Her debut novel, The Second Life of Samuel Tyne, written at the age of 24, was published in 2004 and was shortlisted for the Hurston-Wright Legacy Award in 2005.
Despite favourable reviews for her first novel, Edugyan had difficulty securing a publisher for her second fiction manuscript. She spent some time as a writer-in-residence in Stuttgart, Germany. This period inspired her to drop her unsold manuscript and write another novel, Half-Blood Blues which was Published in 2011 and announced as a shortlisted nominee for that year's Man Booker Prize, Scotiabank Giller Prize, Rogers Writers' Trust Fiction Prize and Governor General's Award for English-language fiction. Edugyan was one of two Canadian writers, alongside Patrick deWitt, to make all four award lists in 2011.
On November 8, 2011, she won the Giller Prize for Half-Blood Blues. Again alongside deWitt's work, Half-Blood Blues was shortlisted for the 2012 Walter Scott Prize for historical fiction. In September 2012, in a ceremony in Cleveland, Ohio, Edugyan received the Anisfield-Wolf Book Award in fiction for Half-Blood Blues, chosen by a jury consisting of Rita Dove, Henry Louis Gates Jr., Joyce Carol Oates, Steven Pinker and Simon Schama.
In March 2014 Edugyan's first work of non-fiction, Dreaming of Elsewhere: Observations on Home, was published by the University of Alberta Press in the Henry Kreisel Memorial Lecture Series.

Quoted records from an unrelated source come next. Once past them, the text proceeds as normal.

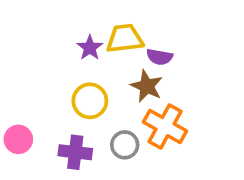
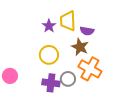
yellow trapezoid: (125, 39) -> (68, 21), turned -85
purple cross: (75, 152) -> (51, 83), moved

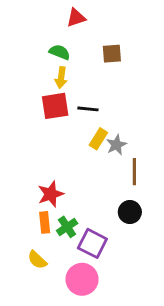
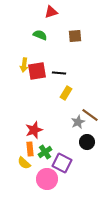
yellow arrow: (61, 78) -> (24, 65), moved
gray star: (116, 145) -> (78, 122), moved
brown line: (134, 172) -> (90, 115), turned -54
yellow semicircle: (37, 260) -> (24, 163), moved
pink circle: (82, 279) -> (47, 179), moved

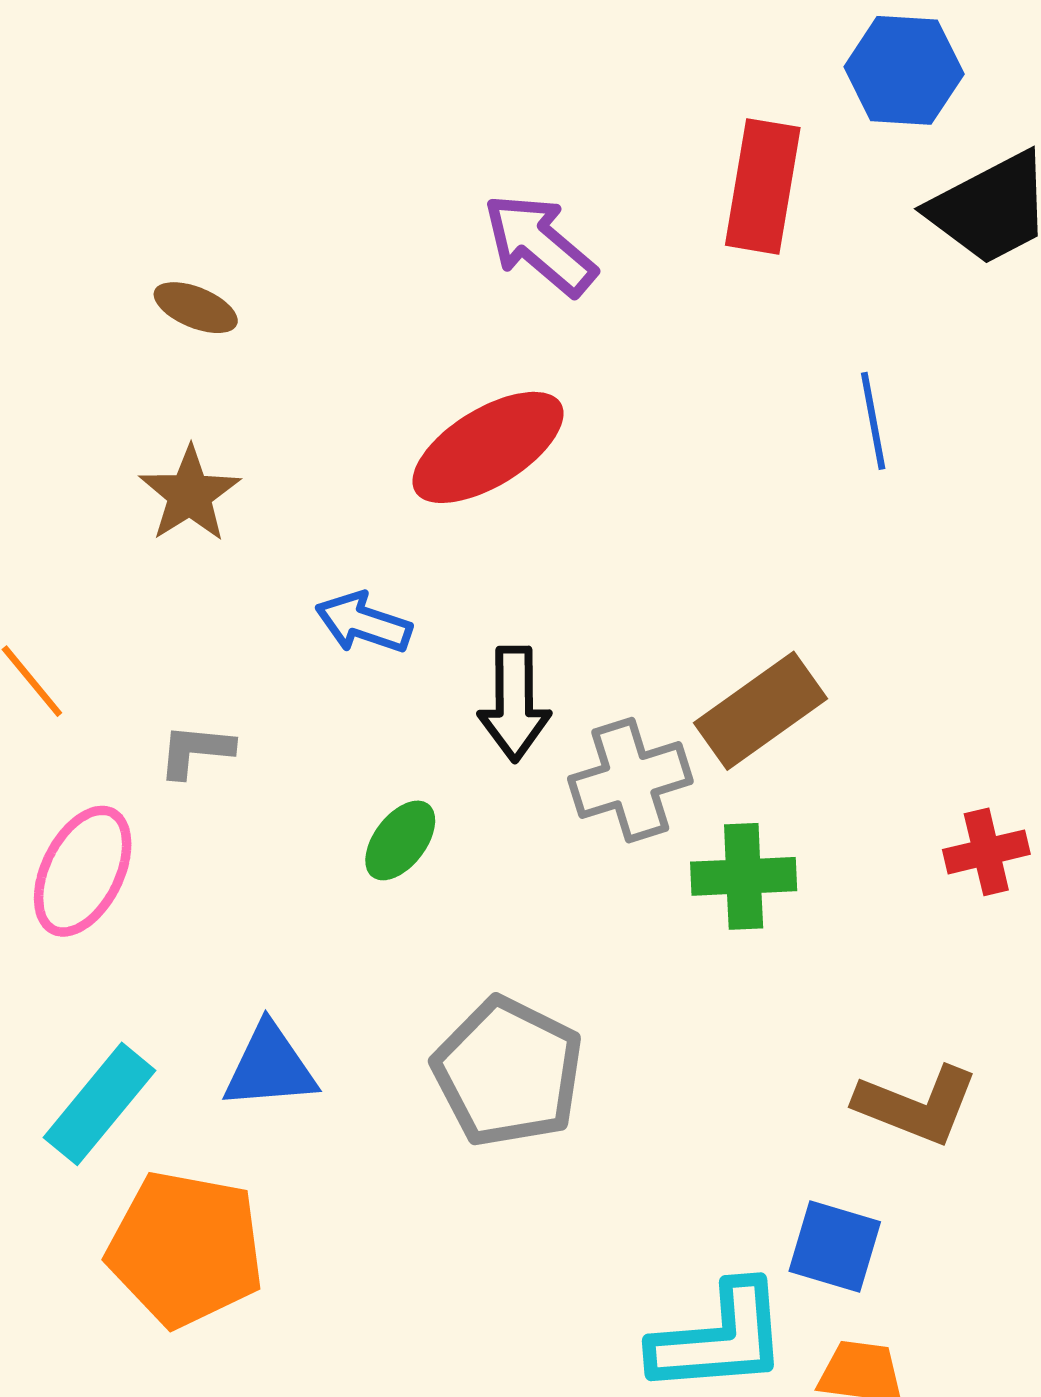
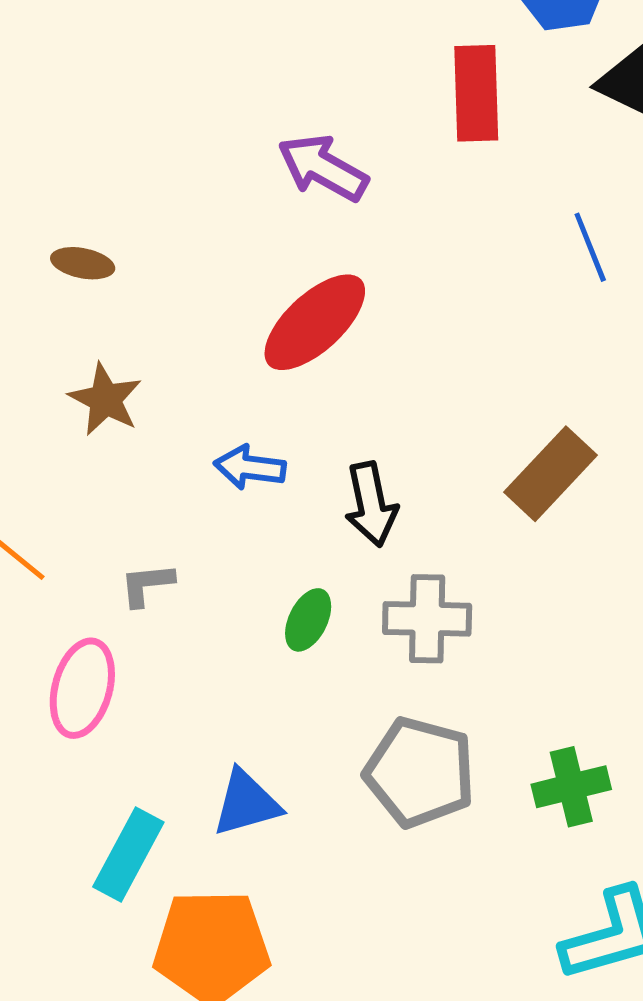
gray cross: (630, 780) -> (427, 619), moved, turned 30
green cross: (744, 876) -> (571, 787), moved

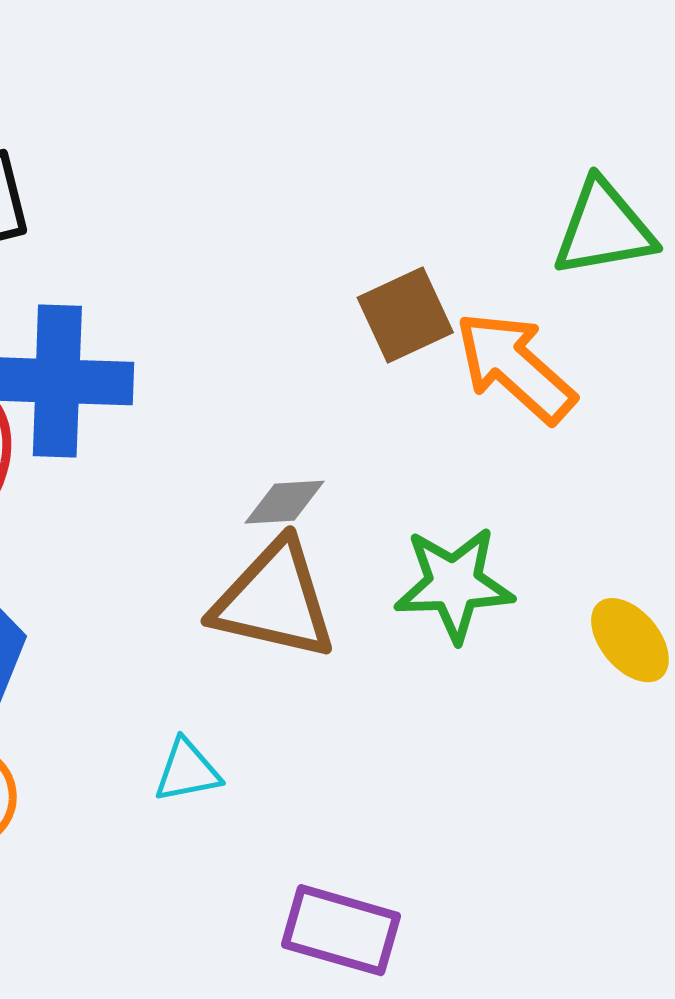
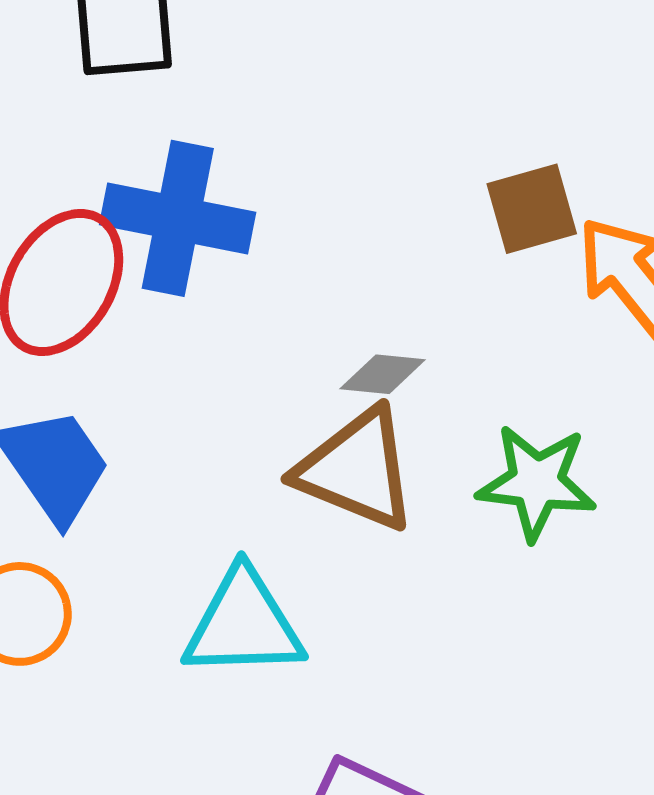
cyan triangle: (187, 771) -> (243, 624), size x1.8

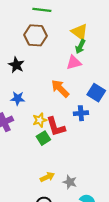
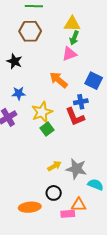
yellow triangle: (80, 32) -> (72, 24), turned -30
yellow star: (40, 120) -> (42, 112), size x1.5
red L-shape: (56, 127) -> (75, 117), moved
gray star: (70, 182) -> (76, 169), size x1.5

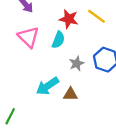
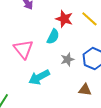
pink triangle: (28, 37) -> (23, 49), moved
brown triangle: (70, 94) -> (85, 90), moved

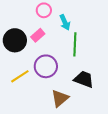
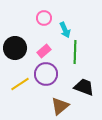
pink rectangle: (38, 35) -> (44, 51), moved

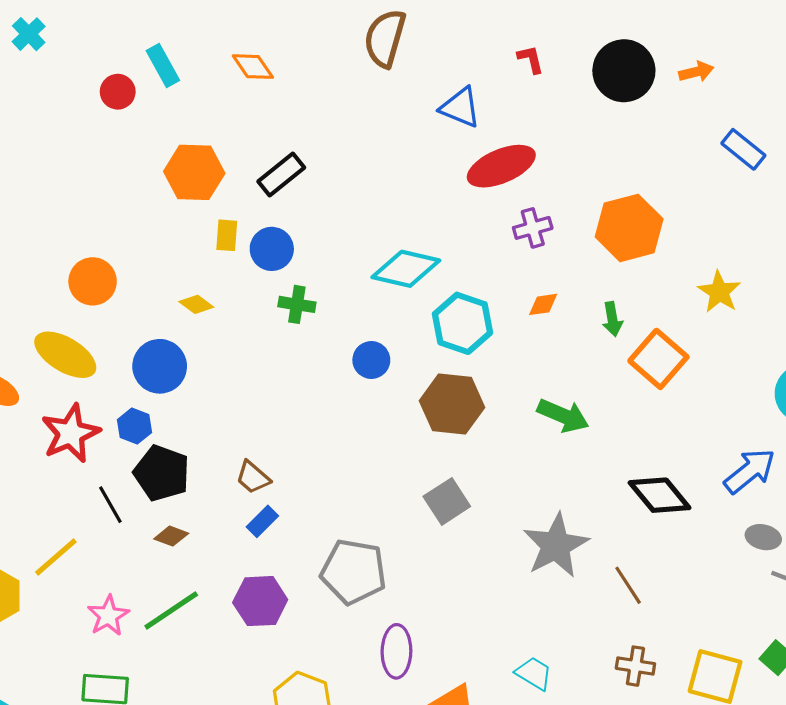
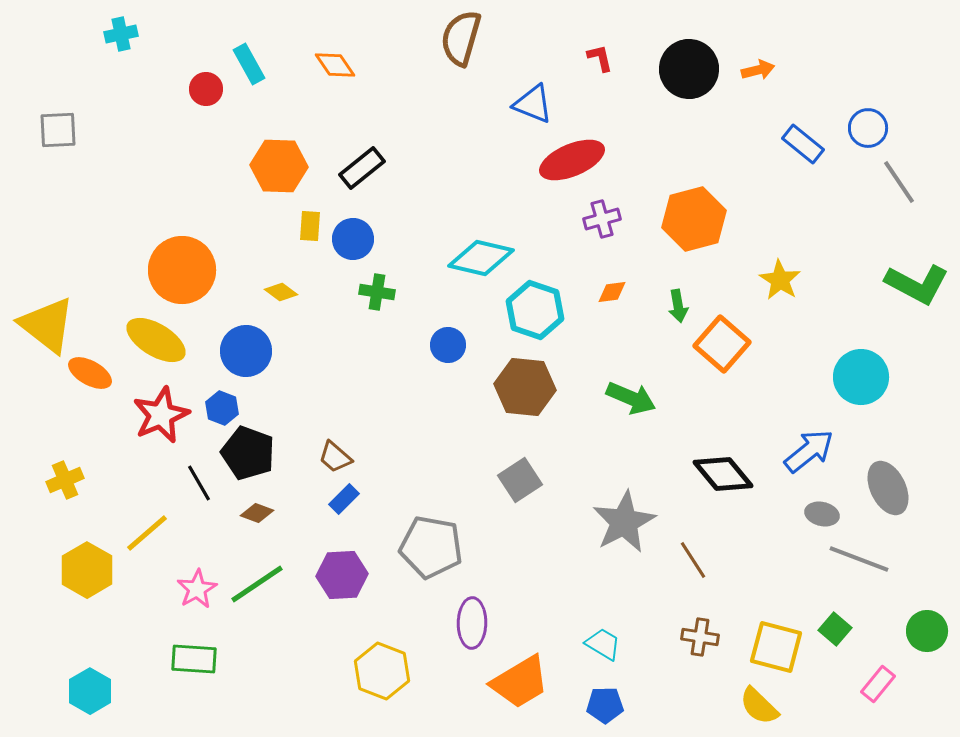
cyan cross: (29, 34) -> (121, 34), turned 32
orange circle: (93, 281) -> (182, 270), size x1.5

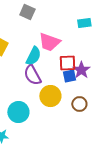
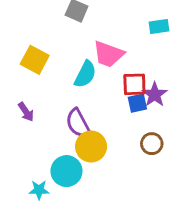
purple semicircle: (32, 75) -> (78, 123), moved
yellow circle: (50, 96) -> (91, 147), moved
cyan circle: (18, 112) -> (66, 171), moved

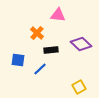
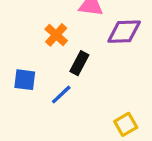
purple diamond: (81, 44) -> (124, 32), moved, turned -45
black rectangle: (51, 50) -> (79, 63), turned -56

In 2016 she was writer-in-residence at Athabasca University in Edmonton, Alberta.
Her third novel, Washington Black, was published in September 2018. It won the Giller Prize in November 2018, making Edugyan only the third writer, after M. G. Vassanji and Alice Munro, ever to win the award twice. Washington Black was shortlisted for the Man Booker Prize, the Rogers Writers' Trust Fiction Prize, the 2019 Andrew Carnegie Medal for Excellence in Fiction, and the 2020 International Dublin Literary Award.
She features in Margaret Busby's 2019 anthology New Daughters of Africa with the contribution "The Wrong Door: Some Meditations on Solitude and Writing".